-- Your instructions --
Exactly as they stand, copy the lines from the one containing "Archiwalny news dodany" to the final line of the data; leave out the pictures.
===
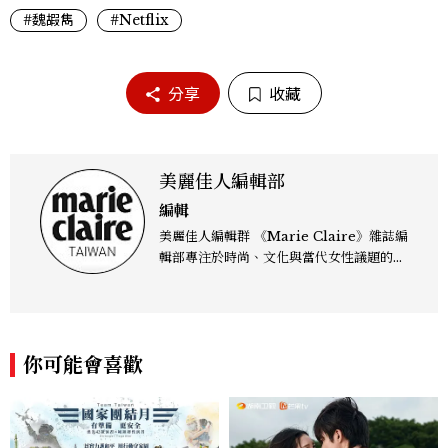
#魏嘏雋
#Netflix
分享
收藏
美麗佳人編輯部
編輯
美麗佳人編輯群 《Marie Claire》雜誌編
輯部專注於時尚、文化與當代女性議題的深
度呈現，致力打造兼具風格與觀點的內容敘
事。 團隊擅長核心議題企劃、內容策展與
跨平台整合，長期關注國際時代脈動與社會
趨勢，從文化觀察出發，挖掘具有啟發性的
你可能會喜歡
女性故事與價值觀；同時以細膩的美學語言
與敘事張力，轉化為兼具視覺風格與思想深
度的內容。 《Marie Claire》始終以敏銳
視角與編輯直覺，引領讀者探索女性多元面
貌與生活品味風格的無限可能。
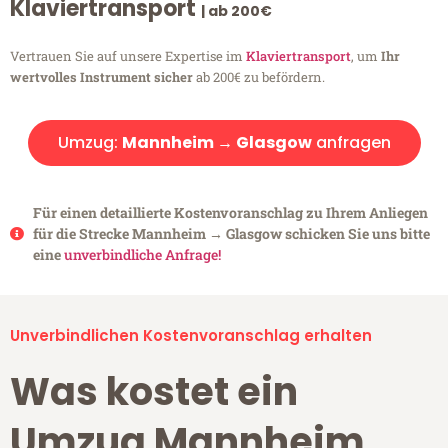
Klaviertransport
| ab 200€
Vertrauen Sie auf unsere Expertise im
Klaviertransport
, um
Ihr
wertvolles Instrument sicher
ab 200€ zu befördern.
Umzug:
Mannheim → Glasgow
anfragen
Für einen detaillierte Kostenvoranschlag zu Ihrem Anliegen
für die Strecke Mannheim → Glasgow schicken Sie uns bitte
eine
unverbindliche Anfrage!
Unverbindlichen Kostenvoranschlag erhalten
Was kostet ein
Umzug Mannheim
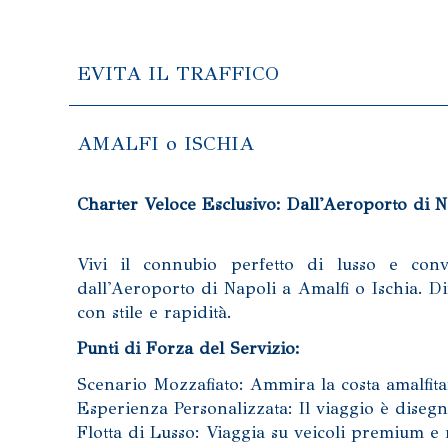
EVITA IL TRAFFICO
AMALFI o ISCHIA
Charter Veloce Esclusivo: Dall'Aeroporto di N
Vivi il connubio perfetto di lusso e conv
dall'Aeroporto di Napoli a Amalfi o Ischia. Dime
con stile e rapidità.
Punti di Forza del Servizio:
Scenario Mozzafiato: Ammira la costa amalfita
Esperienza Personalizzata: Il viaggio è disegn
Flotta di Lusso: Viaggia su veicoli premium e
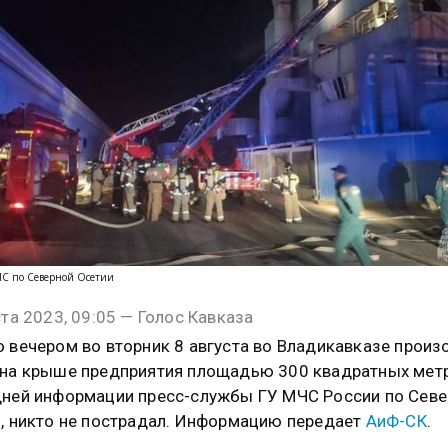
ЧС по Северной Осетии
ста 2023, 09:05 — Голос Кавказа
 вечером во вторник 8 августа во Владикавказе прои
на крыше предприятия площадью 300 квадратных метр
ней информации пресс-службы ГУ МЧС России по Сев
, никто не пострадал. Информацию передает
АиФ-СК
.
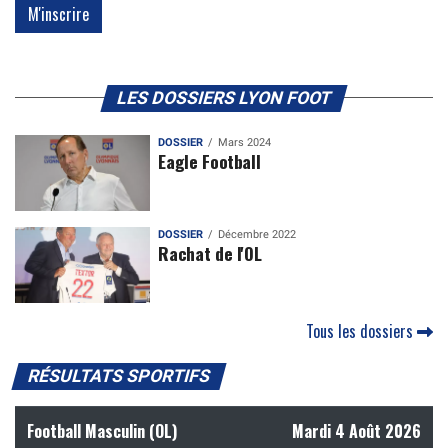
LES DOSSIERS LYON FOOT
DOSSIER
Mars 2024
Eagle Football
DOSSIER
Décembre 2022
Rachat de l'OL
Tous les dossiers
RÉSULTATS SPORTIFS
Football Masculin (OL)
Mardi 4 Août 2026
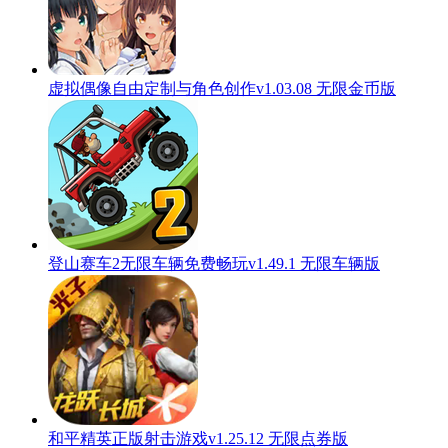
虚拟偶像自由定制与角色创作v1.03.08 无限金币版
登山赛车2无限车辆免费畅玩v1.49.1 无限车辆版
和平精英正版射击游戏v1.25.12 无限点券版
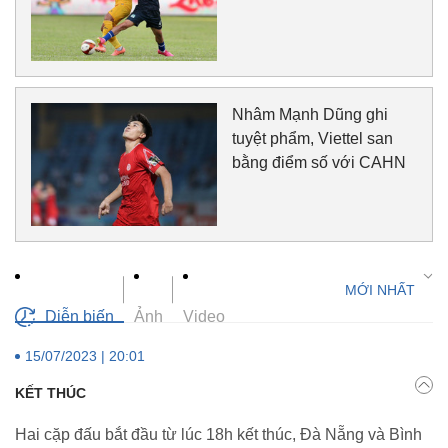
Nhâm Mạnh Dũng ghi
tuyệt phẩm, Viettel san
bằng điểm số với CAHN
Diễn biến
Ảnh
Video
15/07/2023 | 20:01
KẾT THÚC
Hai cặp đấu bắt đầu từ lúc 18h kết thúc, Đà Nẵng và Bình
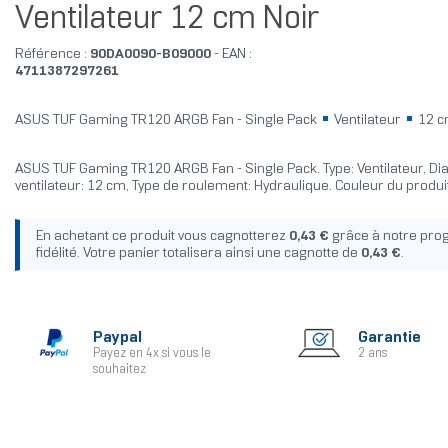
Ventilateur 12 cm Noir
Référence :
90DA0090-B09000
- EAN :
4711387297261
ASUS TUF Gaming TR120 ARGB Fan - Single Pack
Ventilateur
12 
ASUS TUF Gaming TR120 ARGB Fan - Single Pack. Type: Ventilateur, D
ventilateur: 12 cm, Type de roulement: Hydraulique. Couleur du produit
En achetant ce produit vous cagnotterez
0,43 €
grâce à notre pr
fidélité. Votre panier totalisera ainsi une cagnotte de
0,43 €
.
Paypal
Garantie
Payez en 4x si vous le
2 ans
souhaitez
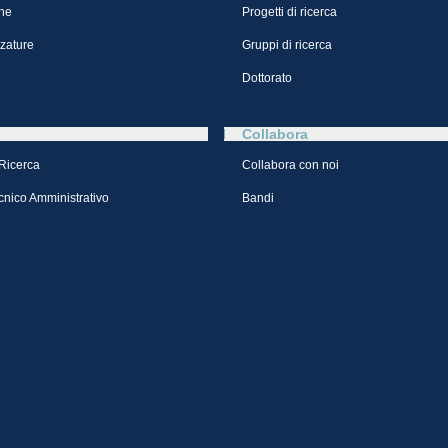
ne
Progetti di ricerca
zzature
Gruppi di ricerca
Dottorato
Collabora
 Ricerca
Collabora con noi
cnico Amministrativo
Bandi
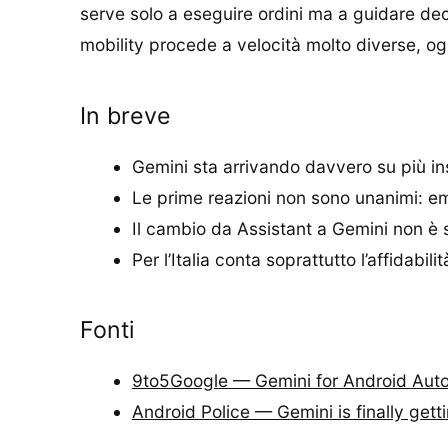
serve solo a eseguire ordini ma a guidare deci
mobility procede a velocità molto diverse, ogn
In breve
Gemini sta arrivando davvero su più ins
Le prime reazioni non sono unanimi: e
Il cambio da Assistant a Gemini non è s
Per l’Italia conta soprattutto l’affidabili
Fonti
9to5Google — Gemini for Android Auto f
Android Police — Gemini is finally gett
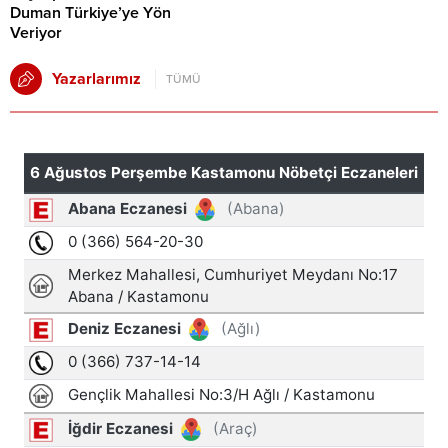
Duman Türkiye’ye Yön
Veriyor
Yazarlarımız
TÜMÜ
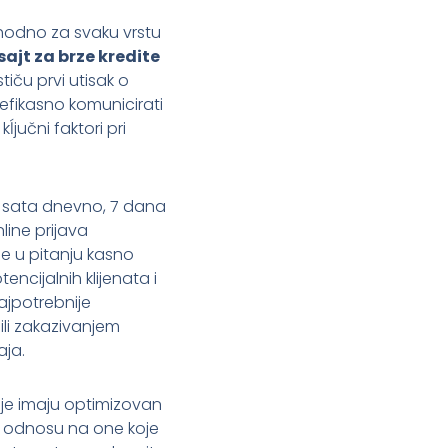
phodno za svaku vrstu
ajt za brze kredite
tiču prvi utisak o
 efikasno komunicirati
jučni faktori pri
4 sata dnevno, 7 dana
line prijava
e u pitanju kasno
cijalnih klijenata i
ajpotrebnije
ili zakazivanjem
aja.
oje imaju optimizovan
u odnosu na one koje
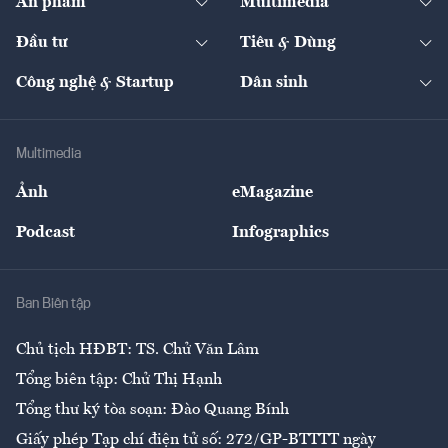
Ấn phẩm
Multimedia
Khung pháp lý
Start-up
Dự án
Công nghiệp
Chuyển động 24h
Đối thoại
The Guide
Video
Đầu tư
Tiêu & Dùng
Quản trị số
Cafe BĐS
Thị trường
Kinh doanh
Kết nối
Tạp chí kinh tế Việt Nam
eMagazine
Nhà đầu tư
Du lịch
Công nghệ & Startup
Dân sinh
Tư vấn
Nông sản
Doanh nhân
Tư vấn Tiêu & Dùng
Infographics
Hạ tầng
Sức khỏe
Khung pháp lý
Doanh nghiệp
Địa phương
Thị trường
Bảo hiểm
Multimedia
Sự kiện
Nhân lực
Ảnh
eMagazine
Đẹp +
An sinh
Podcast
Infographics
Giải trí
Y tế
Nhà
Ban Biên tập
Ẩm thực
Chủ tịch HĐBT: TS. Chử Văn Lâm
Tổng biên tập: Chử Thị Hạnh
Tổng thư ký tòa soạn: Đào Quang Bính
Giấy phép Tạp chí điện tử số: 272/GP-BTTTT ngày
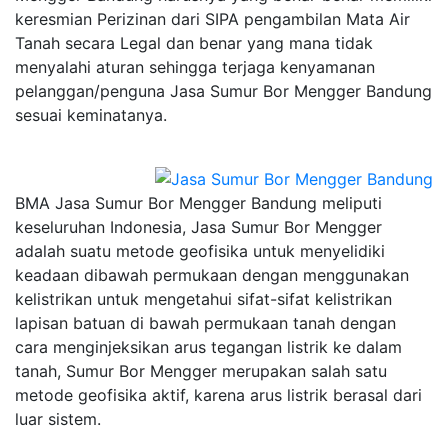
keresmian Perizinan dari SIPA pengambilan Mata Air
Tanah secara Legal dan benar yang mana tidak
menyalahi aturan sehingga terjaga kenyamanan
pelanggan/penguna Jasa Sumur Bor Mengger Bandung
sesuai keminatanya.
BMA Jasa Sumur Bor Mengger Bandung meliputi
keseluruhan Indonesia, Jasa Sumur Bor Mengger
adalah suatu metode geofisika untuk menyelidiki
keadaan dibawah permukaan dengan menggunakan
kelistrikan untuk mengetahui sifat-sifat kelistrikan
lapisan batuan di bawah permukaan tanah dengan
cara menginjeksikan arus tegangan listrik ke dalam
tanah, Sumur Bor Mengger merupakan salah satu
metode geofisika aktif, karena arus listrik berasal dari
luar sistem.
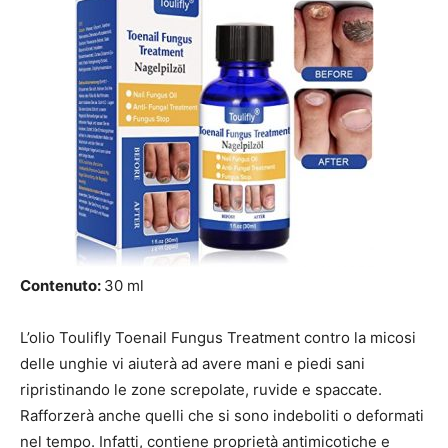
Contenuto:
30 ml
L’olio Toulifly Toenail Fungus Treatment contro la micosi
delle unghie vi aiuterà ad avere mani e piedi sani
ripristinando le zone screpolate, ruvide e spaccate.
Rafforzerà anche quelli che si sono indeboliti o deformati
nel tempo. Infatti, contiene proprietà antimicotiche e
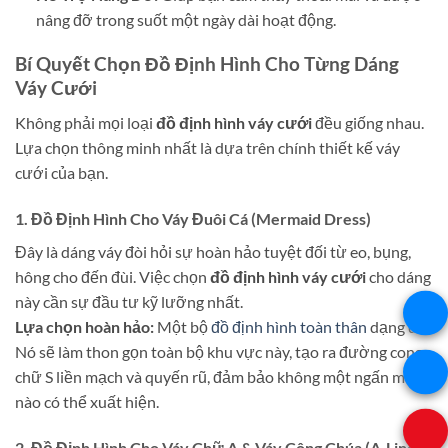
nâng đỡ trong suốt một ngày dài hoạt động.
Bí Quyết Chọn Đồ Định Hình Cho Từng Dáng
Váy Cưới
Không phải mọi loại
đồ định hình váy cưới
đều giống nhau.
Lựa chọn thông minh nhất là dựa trên chính thiết kế váy
cưới của bạn.
1. Đồ Định Hình Cho Váy Đuôi Cá (Mermaid Dress)
Đây là dáng váy đòi hỏi sự hoàn hảo tuyệt đối từ eo, bụng,
hông cho đến đùi. Việc chọn
đồ định hình váy cưới
cho dáng
này cần sự đầu tư kỹ lưỡng nhất.
Lựa chọn hoàn hảo:
Một bộ
đồ định hình toàn thân
dạng đùi.
Nó sẽ làm thon gọn toàn bộ khu vực này, tạo ra đường cong
chữ S liền mạch và quyến rũ, đảm bảo không một ngấn mỡ
nào có thể xuất hiện.
2. Đồ Định Hình Cho Váy Chữ A & Váy Công Chúa (A-Line &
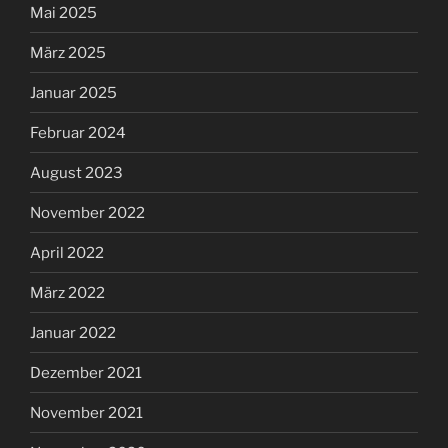
Mai 2025
März 2025
Januar 2025
Februar 2024
August 2023
November 2022
April 2022
März 2022
Januar 2022
Dezember 2021
November 2021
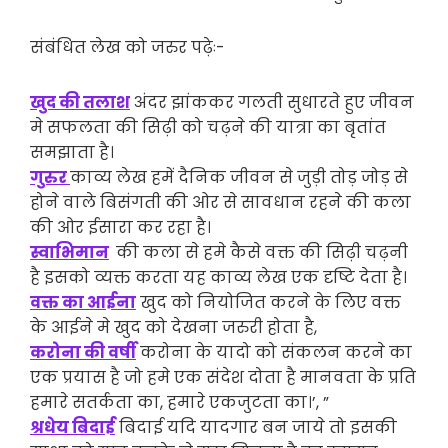
संबंधित लेख को जरुर पढ़ेः-
खुद की तलाश
अंदर झांककर गलती सुधारते हुए जीवन
मे सफलता की सिढ़ी को चढ़ने की यात्रा का बृतांत
समझाता है।
गुरुर
काव्य लेख हमें दैनिक जीवन से जुड़ी तोड़ जोड़ से
होने वाले बिसंगती की ओर से सावधान रहने की कला
की ओर ईसारा कर रहा है।
स्वाभिमान
की कला से हमे कैसे वक्त की सिढ़ी चढ़नी
है इसको व्यक्त करता यह काव्य लेख एक दृष्टि देता है।
वक्त का आईना
खुद को नियोजित करने के लिए वक्त
के आईने मे खुद को देखना जरुरी होता है,
करोना की वर्षी
करोना के यादो को संकलन करने का
एक प्रयास है जो हमे एक संदेश दोता है मानवता के प्रति
हमारे सतर्कता का, हमारे एकजुटता का।’, ”
श्रधेय बिदाई
बिदाई यदि यादगार बन जाये तो इसकी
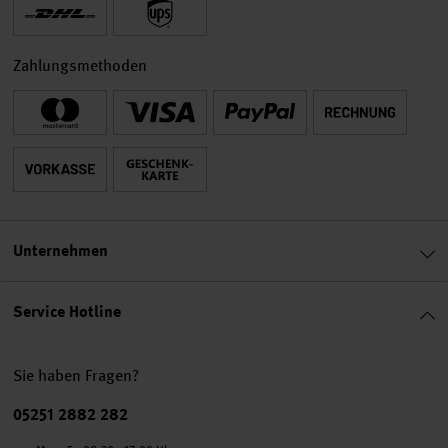
Zahlungsmethoden
Unternehmen
Service Hotline
Sie haben Fragen?
Telefonnummer
05251 2882 282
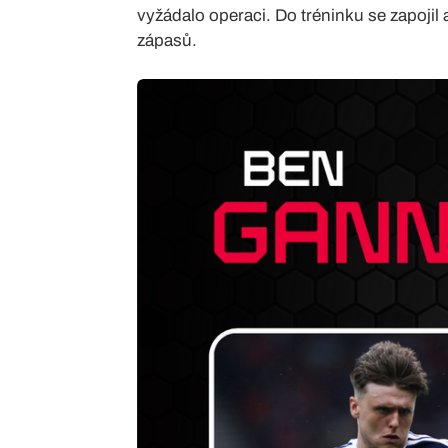
vyžádalo operaci. Do tréninku se zapojil 
zápasů.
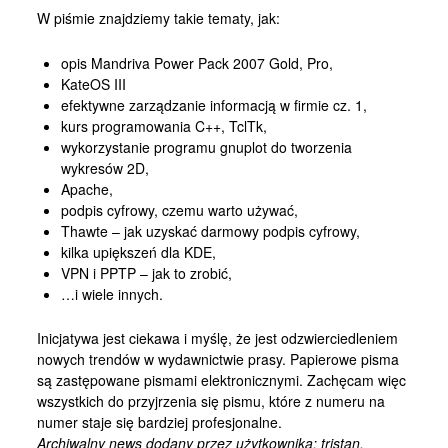
Kontakt
W piśmie znajdziemy takie tematy, jak:
opis Mandriva Power Pack 2007 Gold, Pro,
KateOS III
efektywne zarządzanie informacją w firmie cz. 1,
kurs programowania C++, TclTk,
wykorzystanie programu gnuplot do tworzenia
wykresów 2D,
Apache,
podpis cyfrowy, czemu warto używać,
Thawte – jak uzyskać darmowy podpis cyfrowy,
kilka upiększeń dla KDE,
VPN i PPTP – jak to zrobić,
…i wiele innych.
Inicjatywa jest ciekawa i myślę, że jest odzwierciedleniem
nowych trendów w wydawnictwie prasy. Papierowe pisma
są zastępowane pismami elektronicznymi. Zachęcam więc
wszystkich do przyjrzenia się pismu, które z numeru na
numer staje się bardziej profesjonalne.
Archiwalny news dodany przez użytkownika: tristan.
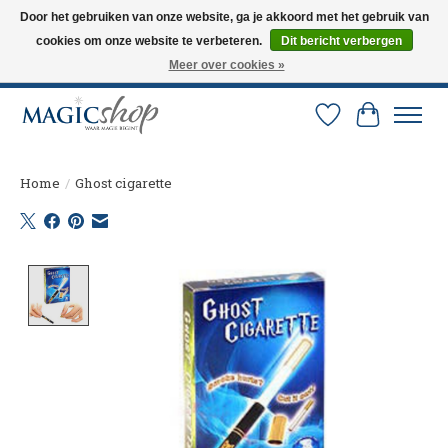
Door het gebruiken van onze website, ga je akkoord met het gebruik van
cookies om onze website te verbeteren.
Dit bericht verbergen
Altijd de nieuwste trucs op voorraad. Snelle verzending via PostNL en DHL.
Langskomen in onze winkel? Bel of mail om een afspraak te maken. 0251-
Meer over cookies »
237284
Verlanglijst
Winkelw
Home
/
Ghost cigarette
Product image slideshow Items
===
-- Solution for this problem --
Archiwalny news dodany przez użytkownika: tristan.
Door het gebruiken van onze website, ga je akkoord met het gebruik van
cookies om onze website te verbeteren.
Dit bericht verbergen
Altijd de nieuwste trucs op voorraad. Snelle verzending via PostNL en DHL.
Langskomen in onze winkel? Bel of mail om een afspraak te maken. 0251-
Meer over cookies »
237284
Verlanglijst
Winkelw
Home
/
Ghost cigarette
Product image slideshow Items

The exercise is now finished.